►
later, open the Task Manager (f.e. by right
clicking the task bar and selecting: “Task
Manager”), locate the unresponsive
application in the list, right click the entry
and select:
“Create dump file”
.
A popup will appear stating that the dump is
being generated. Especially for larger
◄
►
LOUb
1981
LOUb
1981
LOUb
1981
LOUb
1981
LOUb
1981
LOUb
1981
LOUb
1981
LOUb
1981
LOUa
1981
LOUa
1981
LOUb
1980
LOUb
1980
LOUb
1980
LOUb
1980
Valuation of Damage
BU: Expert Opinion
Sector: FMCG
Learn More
◄
Look back at the entries above and repeat, unchanged, every line from the line holding "later, open the Task Manager (f.e. by right" through the line holding "being generated. Especially for larger".

## COMPLETED EXERCISE:
later, open the Task Manager (f.e. by right
clicking the task bar and selecting: “Task
Manager”), locate the unresponsive
application in the list, right click the entry
and select:
“Create dump file”
.
A popup will appear stating that the dump is
being generated. Especially for larger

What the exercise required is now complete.